Template_List.zip (13.0 KB)

tahir.manzoor · September 24, 2017, 2:37pm

@psluzhevsky,

Thanks for your inquiry. Yes, you can achieve your requirement using Aspose.Words.

In this case, we suggest you following solution.

Please implement IReplacingCallback interface and find [TableStart] and [TableEnd].
In IReplacingCallback.Replacing, clone the table’s row that contains these tags and add it to existing table.
You can clone the row using Row.Clone(true) method and add the row to table by using Table.Rows.Add method. You can check either these tags are in table or not using Node.GetAncestor(NodeType.Table) method. This method gets the first ancestor of the specified NodeType.

Please refer to the following article.
Find and Replace

In this case, we suggest you following solution.

Please find the [TableStart] and [TableEnd] tags add bookmark to these tags.
Extract the contents between bookmarks.
After extracting the contents, move the cursor to the desired location and insert them using DocumentBuilder.InsertDocument.
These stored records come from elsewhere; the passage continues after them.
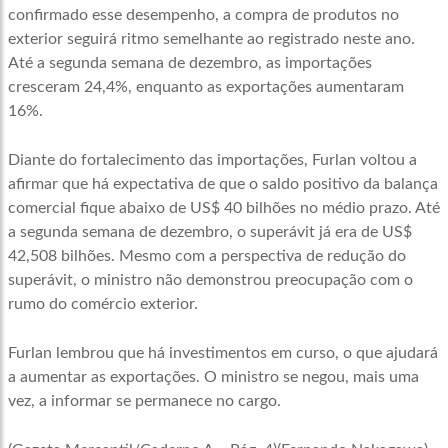
confirmado esse desempenho, a compra de produtos no
exterior seguirá ritmo semelhante ao registrado neste ano.
Até a segunda semana de dezembro, as importações
cresceram 24,4%, enquanto as exportações aumentaram
16%.
Diante do fortalecimento das importações, Furlan voltou a
afirmar que há expectativa de que o saldo positivo da balança
comercial fique abaixo de US$ 40 bilhões no médio prazo. Até
a segunda semana de dezembro, o superávit já era de US$
42,508 bilhões. Mesmo com a perspectiva de redução do
superávit, o ministro não demonstrou preocupação com o
rumo do comércio exterior.
Furlan lembrou que há investimentos em curso, o que ajudará
a aumentar as exportações. O ministro se negou, mais uma
vez, a informar se permanece no cargo.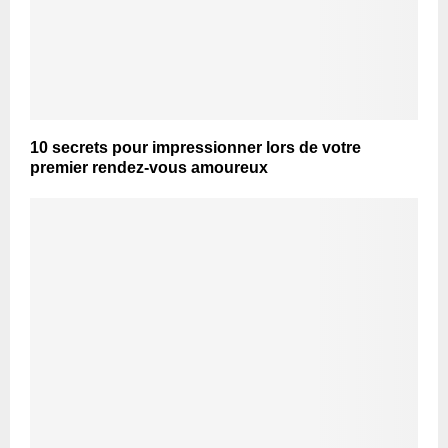
10 secrets pour impressionner lors de votre
premier rendez-vous amoureux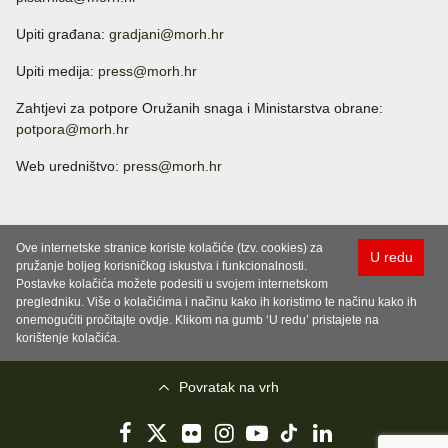
Upiti građana:
gradjani@morh.hr
Upiti medija:
press@morh.hr
Zahtjevi za potpore Oružanih snaga i Ministarstva obrane:
potpora@morh.hr
Web uredništvo:
press@morh.hr
Ove internetske stranice koriste kolačiće (tzv. cookies) za
U redu
pružanje boljeg korisničkog iskustva i funkcionalnosti.
Postavke kolačića možete podesiti u svojem internetskom
pregledniku. Više o kolačićima i načinu kako ih koristimo te načinu kako ih
onemogućiti pročitajte ovdje. Klikom na gumb ‘U redu’ pristajete na
korištenje kolačića.
Povratak na vrh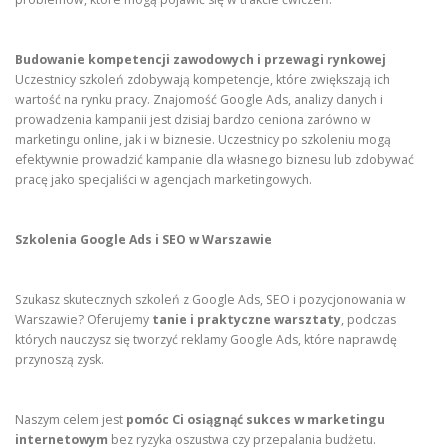
Budowanie kompetencji zawodowych i przewagi rynkowej
Uczestnicy szkoleń zdobywają kompetencje, które zwiększają ich
wartość na rynku pracy. Znajomość Google Ads, analizy danych i
prowadzenia kampanii jest dzisiaj bardzo ceniona zarówno w
marketingu online, jak i w biznesie. Uczestnicy po szkoleniu mogą
efektywnie prowadzić kampanie dla własnego biznesu lub zdobywać
pracę jako specjaliści w agencjach marketingowych.
Szkolenia Google Ads i SEO w Warszawie
Szukasz skutecznych szkoleń z Google Ads, SEO i pozycjonowania w
Warszawie? Oferujemy
tanie i praktyczne warsztaty
, podczas
których nauczysz się tworzyć reklamy Google Ads, które naprawdę
przynoszą zysk.
Naszym celem jest
pomóc Ci osiągnąć sukces w marketingu
internetowym
bez ryzyka oszustwa czy przepalania budżetu.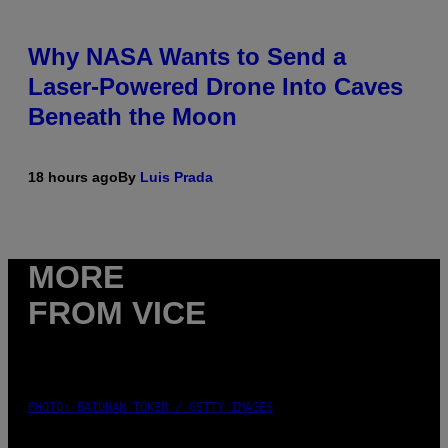
Why NASA Wants to Send a
Laser-Powered Drone Into Caves
Beneath the Moon
18 hours ago
By
Luis Prada
MORE
FROM VICE
PHOTO: BATUHAN TOKER / GETTY IMAGES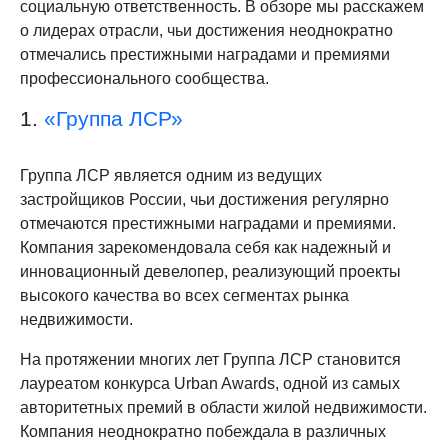
социальную ответственность. В обзоре мы расскажем
о лидерах отрасли, чьи достижения неоднократно
отмечались престижными наградами и премиями
профессионального сообщества.
1.
«Группа ЛСР»
Группа ЛСР является одним из ведущих
застройщиков России, чьи достижения регулярно
отмечаются престижными наградами и премиями.
Компания зарекомендовала себя как надежный и
инновационный девелопер, реализующий проекты
высокого качества во всех сегментах рынка
недвижимости.
На протяжении многих лет Группа ЛСР становится
лауреатом конкурса Urban Awards, одной из самых
авторитетных премий в области жилой недвижимости.
Компания неоднократно побеждала в различных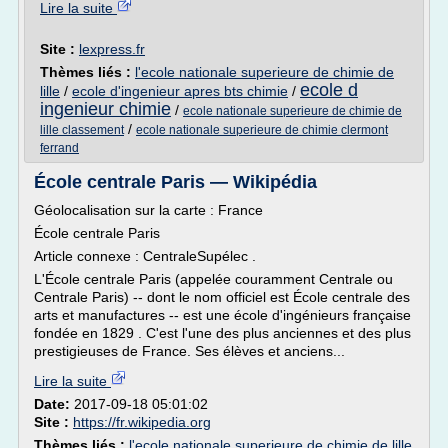
Lire la suite
Site :
lexpress.fr
Thèmes liés :
l'ecole nationale superieure de chimie de
ecole d
lille
/
ecole d'ingenieur apres bts chimie
/
ingenieur chimie
/
ecole nationale superieure de chimie de
/
lille classement
ecole nationale superieure de chimie clermont
ferrand
École centrale Paris — Wikipédia
Géolocalisation sur la carte : France
École centrale Paris
Article connexe : CentraleSupélec .
L'École centrale Paris (appelée couramment Centrale ou
Centrale Paris) -- dont le nom officiel est École centrale des
arts et manufactures -- est une école d'ingénieurs française
fondée en 1829 . C'est l'une des plus anciennes et des plus
prestigieuses de France. Ses élèves et anciens...
Lire la suite
Date:
2017-09-18 05:01:02
Site :
https://fr.wikipedia.org
Thèmes liés :
l'ecole nationale superieure de chimie de lille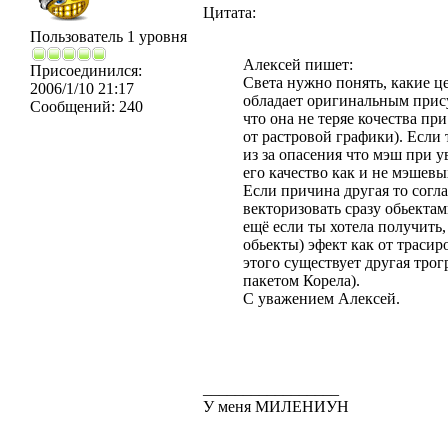
Цитата:
Пользователь 1 уровня
Алексей пишет:
Присоединился:
Света нужно понять, какие ц
2006/1/10 21:17
обладает оригинальным прису
Сообщений:
240
что она не теряе кочества п
от растровой графики). Если
из за опасения что мэш при ув
его качество как и не мэшев
Если причина другая то согл
векторизовать сразу обьекта
ещё если ты хотела получить
обьекты) эфект как от трасир
этого существует другая трог
пакетом Корела).
С уважением Алексей.
_________________
У меня МИЛЕНИУН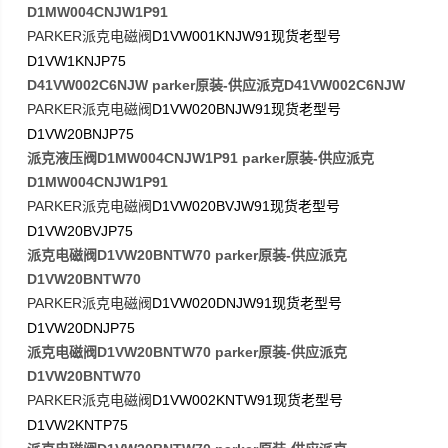
D1MW004CNJW1P91
PARKER
D1VW001KNJW91
派克电磁阀
现货老型号
D1VW1KNJP75
D41VW002C6NJW parker原装-供应派克D41VW002C6NJW
PARKER
D1VW020BNJW91
派克电磁阀
现货老型号
D1VW20BNJP75
派克液压阀D1MW004CNJW1P91 parker原装-供应派克
D1MW004CNJW1P91
PARKER
D1VW020BVJW91
派克电磁阀
现货老型号
D1VW20BVJP75
派克电磁阀D1VW20BNTW70 parker原装-供应派克
D1VW20BNTW70
PARKER
D1VW020DNJW91
派克电磁阀
现货老型号
D1VW20DNJP75
派克电磁阀D1VW20BNTW70 parker原装-供应派克
D1VW20BNTW70
PARKER
D1VW002KNTW91
派克电磁阀
现货老型号
D1VW2KNTP75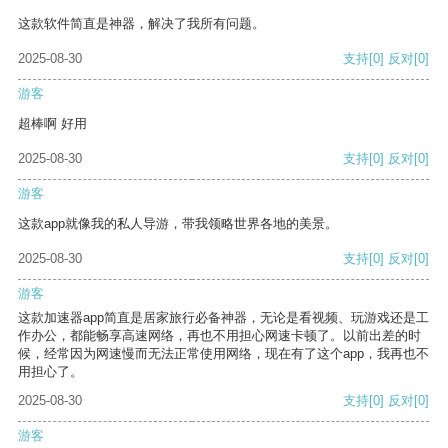
这款软件简直是神器，解决了我所有问题。
2025-08-30
支持
[0]
反对
[0]
游客
超棒啊 好用
2025-08-30
支持
[0]
反对
[0]
游客
这款app就像我的私人导游，带我领略世界各地的美景。
2025-08-30
支持
[0]
反对
[0]
游客
这款加速器app简直是居家旅行必备神器，无论是看视频、玩游戏还是工
作办公，都能畅享高速网络，再也不用担心网速卡顿了。以前出差的时
候，经常因为网速慢而无法正常使用网络，现在有了这个app，我再也不
用担心了。
2025-08-30
支持
[0]
反对
[0]
游客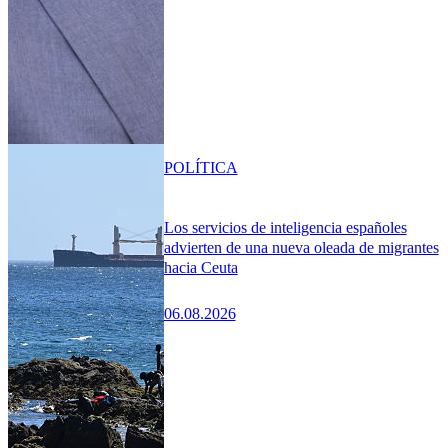
POLÍTICA
Los servicios de inteligencia españoles
advierten de una nueva oleada de migrantes
hacia Ceuta
06.08.2026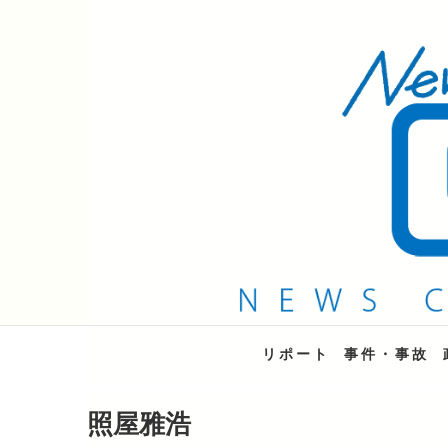
QAB NEWS Headli
キャッチー 月曜〜金曜 午後6時15分放送
リポート
事件・事故
照屋雅浩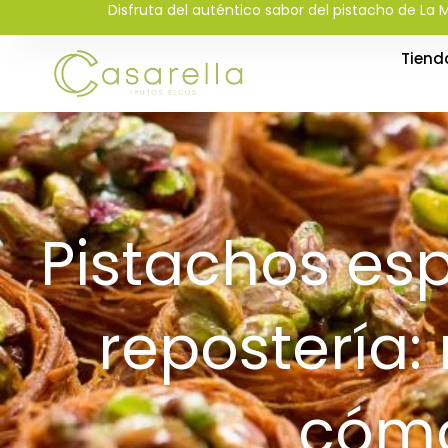
Disfruta del auténtico sabor del pistacho de La M
Ir
al
Tiend
contenido
Pistachos es
repostería:
cómo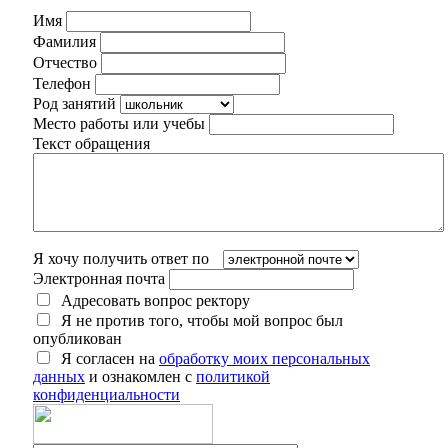
Имя
Фамилия
Отчество
Телефон
Род занятий
Место работы или учебы
Текст обращения
Я хочу получить ответ по
Электронная почта
Адресовать вопрос ректору
Я не против того, чтобы мой вопрос был
опубликован
Я согласен на
обработку моих персональных
данных
и ознакомлен с
политикой
конфиденциальности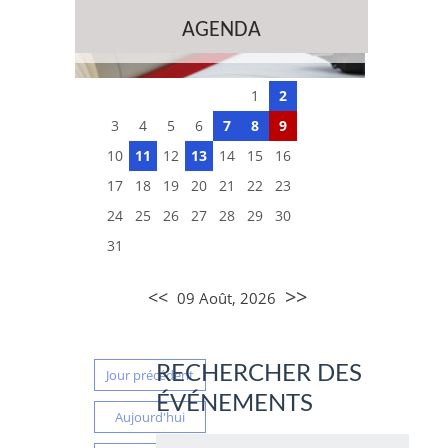
AGENDA
1
2
3
4
5
6
7
8
9
10
11
12
13
14
15
16
17
18
19
20
21
22
23
24
25
26
27
28
29
30
31
>>
<<
09 Août, 2026
RECHERCHER DES
Jour précédent
ÉVÉNEMENTS
Aujourd'hui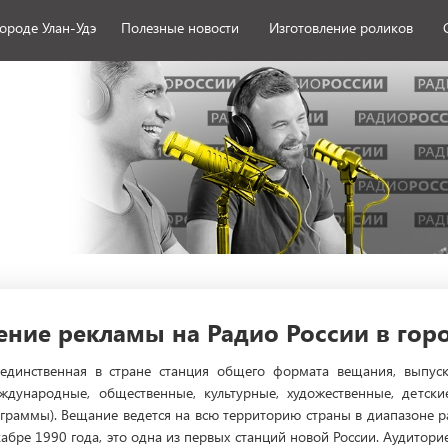
городе Улан-Удэ
Полезные новости
Изготовление роликов
ние рекламы на Радио России в горо
 единственная в стране станция общего формата вещания, выпус
ждународные, общественные, культурные, художественные, детски
ограммы). Вещание ведется на всю территорию страны в диапазоне 
екабре 1990 года, это одна из первых станций новой России. Аудитор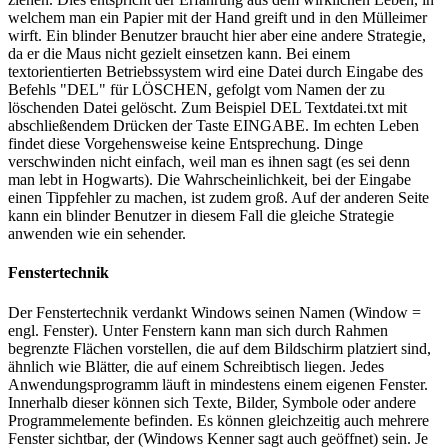
welchem man ein Papier mit der Hand greift und in den Mülleimer
wirft. Ein blinder Benutzer braucht hier aber eine andere Strategie,
da er die Maus nicht gezielt einsetzen kann. Bei einem
textorientierten Betriebssystem wird eine Datei durch Eingabe des
Befehls "DEL" für LÖSCHEN, gefolgt vom Namen der zu
löschenden Datei gelöscht. Zum Beispiel DEL Textdatei.txt mit
abschließendem Drücken der Taste EINGABE. Im echten Leben
findet diese Vorgehensweise keine Entsprechung. Dinge
verschwinden nicht einfach, weil man es ihnen sagt (es sei denn
man lebt in Hogwarts). Die Wahrscheinlichkeit, bei der Eingabe
einen Tippfehler zu machen, ist zudem groß. Auf der anderen Seite
kann ein blinder Benutzer in diesem Fall die gleiche Strategie
anwenden wie ein sehender.
Fenstertechnik
Der Fenstertechnik verdankt Windows seinen Namen (Window =
engl. Fenster). Unter Fenstern kann man sich durch Rahmen
begrenzte Flächen vorstellen, die auf dem Bildschirm platziert sind,
ähnlich wie Blätter, die auf einem Schreibtisch liegen. Jedes
Anwendungsprogramm läuft in mindestens einem eigenen Fenster.
Innerhalb dieser können sich Texte, Bilder, Symbole oder andere
Programmelemente befinden. Es können gleichzeitig auch mehrere
Fenster sichtbar, der (Windows Kenner sagt auch geöffnet) sein. Je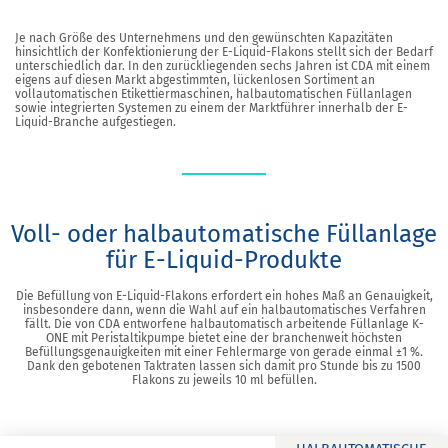
Je nach Größe des Unternehmens und den gewünschten Kapazitäten
hinsichtlich der Konfektionierung der E-Liquid-Flakons stellt sich der Bedarf
unterschiedlich dar. In den zurückliegenden sechs Jahren ist CDA mit einem
eigens auf diesen Markt abgestimmten, lückenlosen Sortiment an
vollautomatischen Etikettiermaschinen, halbautomatischen Füllanlagen
sowie integrierten Systemen zu einem der Marktführer innerhalb der E-
Liquid-Branche aufgestiegen.
Voll- oder halbautomatische Füllanlage
für E-Liquid-Produkte
Die Befüllung von E-Liquid-Flakons erfordert ein hohes Maß an Genauigkeit,
insbesondere dann, wenn die Wahl auf ein halbautomatisches Verfahren
fällt. Die von CDA entworfene halbautomatisch arbeitende Füllanlage K-
ONE mit Peristaltikpumpe bietet eine der branchenweit höchsten
Befüllungsgenauigkeiten mit einer Fehlermarge von gerade einmal ±1 %.
Dank den gebotenen Taktraten lassen sich damit pro Stunde bis zu 1500
Flakons zu jeweils 10 ml befüllen.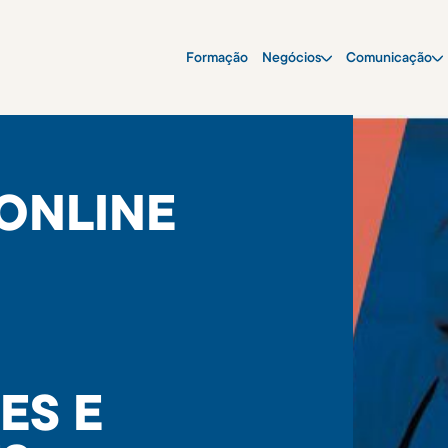
Formação
Negócios
Comunicação
ONLINE
,
ES E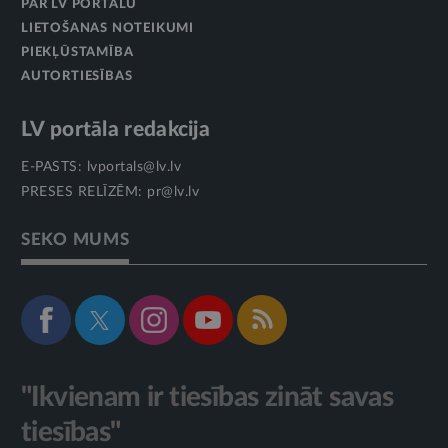
PAR LV PORTĀLU
LIETOŠANAS NOTEIKUMI
PIEKĻŪSTAMĪBA
AUTORTIESĪBAS
LV portāla redakcija
E-PASTS:
lvportals@lv.lv
PRESES RELĪZĒM:
pr@lv.lv
SEKO MUMS
"Ikvienam ir tiesības zināt savas
tiesības"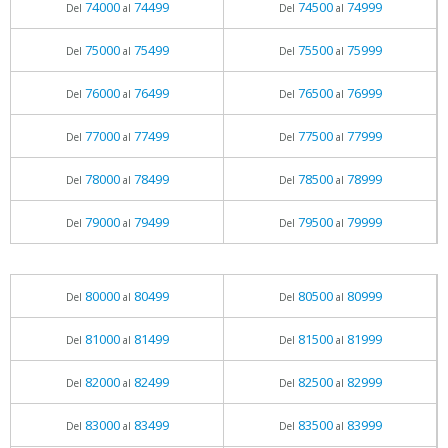
74000
74499
74500
74999
Del
al
Del
al
75000
75499
75500
75999
Del
al
Del
al
76000
76499
76500
76999
Del
al
Del
al
77000
77499
77500
77999
Del
al
Del
al
78000
78499
78500
78999
Del
al
Del
al
79000
79499
79500
79999
Del
al
Del
al
80000
80499
80500
80999
Del
al
Del
al
81000
81499
81500
81999
Del
al
Del
al
82000
82499
82500
82999
Del
al
Del
al
83000
83499
83500
83999
Del
al
Del
al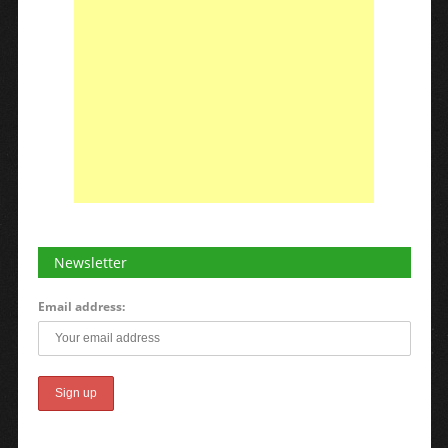
Newsletter
Email address: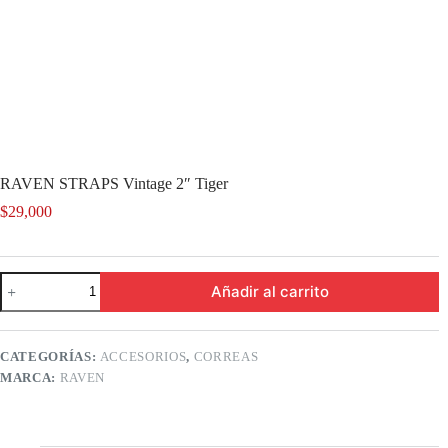
RAVEN STRAPS Vintage 2″ Tiger
$
29,000
RAVEN
Añadir al carrito
STRAPS
Vintage
2"
Tiger
CATEGORÍAS:
ACCESORIOS
,
CORREAS
cantidad
MARCA:
RAVEN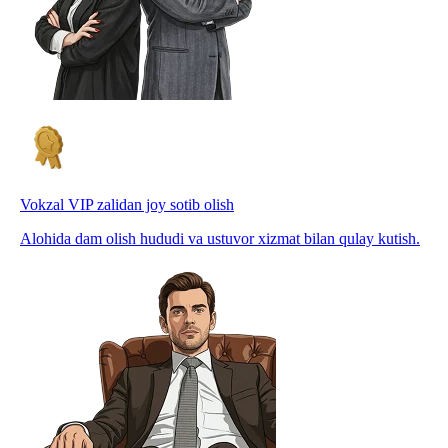
Vokzal VIP zalidan joy sotib olish
Alohida dam olish hududi va ustuvor xizmat bilan qulay kutish.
Please check the code of ExtractContent and GenerateDocument methods.

Corsearch_IT · September 26, 2017, 3:16pm

For Bullet Listing, I have tried your approach of creating Bookmark and replicate the content between bookmark with my collection data.
I am able to find the tags, create bookmark and extract the nodes for the section to be replicated.
But remaining part is not working for me.

Here are the challenges:

I am not able insert extracted nodes back after each section with Document Builder since it is throwing exception for certain type of nodes.
Also these sections needs to be replicated as per collection. For example, if collection has 5 records, there will be 5 sections as output.
How can I replace my data tags with actual data when I replicate each section at a time before inserting nodes back to list.

For clarity, I have created console application with my example and test collection data.
This console has Input Template as well as Expected output document in Templates folder.

Please take a look.AsposeObjectConsole.zip (34.0 KB)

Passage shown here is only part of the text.